It is accepted wisdom in public speaking that you should never apologise.
But I recently made the case that there are few guidelines for public speaking.
- Is it a strict rule to "never apologize"?
- What is the justification? What is wrong with expressing regret to the crowd?
- What circumstances, if any, warrant an apology?
Is it a strict rule to "never apologize"?
No.
It is not a general rule, but too many speakers make unnecessary excuses for too many things.
What is the justification? What is wrong with expressing regret to the crowd?
This recommendation’s two main justifications are as follows:
- Apologies typically do not result in much gain.
- You risk losing credibility.
Think of a scenario where you are creating a presentation. Now that you have gathered a wealth of data, it is time to edit your writing. You must consider whether each element—a slide, a prop, a narrative, or a joke—contributes to the main idea or takes away from it. Is keeping this going to be a net gain?
The same query might be asked regarding whether to include an apology in your presentation. The benefits of saying sorry are frequently extremely little. On the other hand, you risk losing the audience’s trust. For instance, if you apologize for not being an expert, your audience will start to wonder why they should be listening to you.
Pro Tip
What circumstances, if any, warrant an apology?
There is no crystal ball that can predict when you should apologize. Having stated that, you might find it useful to think about the following issues:
First, can the audience really understand what you are sorry for?
- Never reveal your nervousness to your audience, Norman Wei recently said. Usually, the audience is ignorant of your anxiety. Your butterflies cannot be felt by them. They have no idea whether you slept poorly due to this presentation.
- The same goes for forgetting to include something you had planned; you do not need to apologize. Only you are aware of the strategy. The viewer will not make a guess.
How to respond:
- Do not draw emphasis to the bad. They will not do anything but sidetrack you and your audience.
Do you apologize because you truly regret it or just because you are embarrassed?
- If the latter, it is likely that your apologies will just highlight and magnify the cause of your humiliation.

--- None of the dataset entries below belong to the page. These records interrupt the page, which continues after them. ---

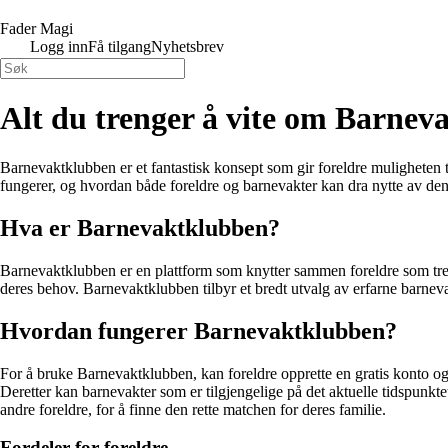
Fader Magi
Logg inn
Få tilgang
Nyhetsbrev
Alt du trenger å vite om Barnev
Barnevaktklubben er et fantastisk konsept som gir foreldre muligheten t
fungerer, og hvordan både foreldre og barnevakter kan dra nytte av den
Hva er Barnevaktklubben?
Barnevaktklubben er en plattform som knytter sammen foreldre som trenge
deres behov. Barnevaktklubben tilbyr et bredt utvalg av erfarne barnev
Hvordan fungerer Barnevaktklubben?
For å bruke Barnevaktklubben, kan foreldre opprette en gratis konto og
Deretter kan barnevakter som er tilgjengelige på det aktuelle tidspunktet
andre foreldre, for å finne den rette matchen for deres familie.
Fordeler for foreldre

- For instance: "I apologize. To put these slides together, I hurried. The caliber of your slides has already been assessed by the audience. They are unlikely to think, "Oh, that's okay. " They do not care that you are humiliated. No issues. They are more inclined to think, "You didn't prepare well enough. My time is being wasted by you.
How to respond:
- Make sure to thoroughly prepare so that you will not have anything to be ashamed of or apologize for. Additionally, your confidence level will rise, and your delivery will be enhanced.
Action Item
- Are you expressing regret for something that was entirely beyond your control?
- Example: A very loud air conditioner that has just "clicked on" interrupts your presentation. Others may choose to disregard it. Others can apologize for their own disappointment. Oh, my apologies.
- For instance, the classroom where you are scheduled to teach a course is too tiny to properly fit your pupils.
How to respond:
- Act forcefully if there is something you can do that will enhance your ability to communicate your message. "Why don't I come closer so we can hear each other over that air conditioner?"
- If there is nothing you can do to have influence, you can try using suitable comedy to lighten the tension. Recognizing the issue without offering an apology is crucial.
What if I must make an apology?
- One of the speakers I coached once told me about a speech where she felt compelled to apologise. She talked about how her capacity to speak was being badly impacted by a deep sense of guilt. Ideally, she would not be affected by these emotions, but for her, that was not the case.
How to respond:
- If you feel the need to apologize, do so immediately and truly. Do not think about it too much or say it again. Simply continue your lecture. You may or may not lose credibility points from the audience, but there are far worse things you can do.
- Sincerity is essential. A genuine apology might even win the audience over. Everything depends on the situation.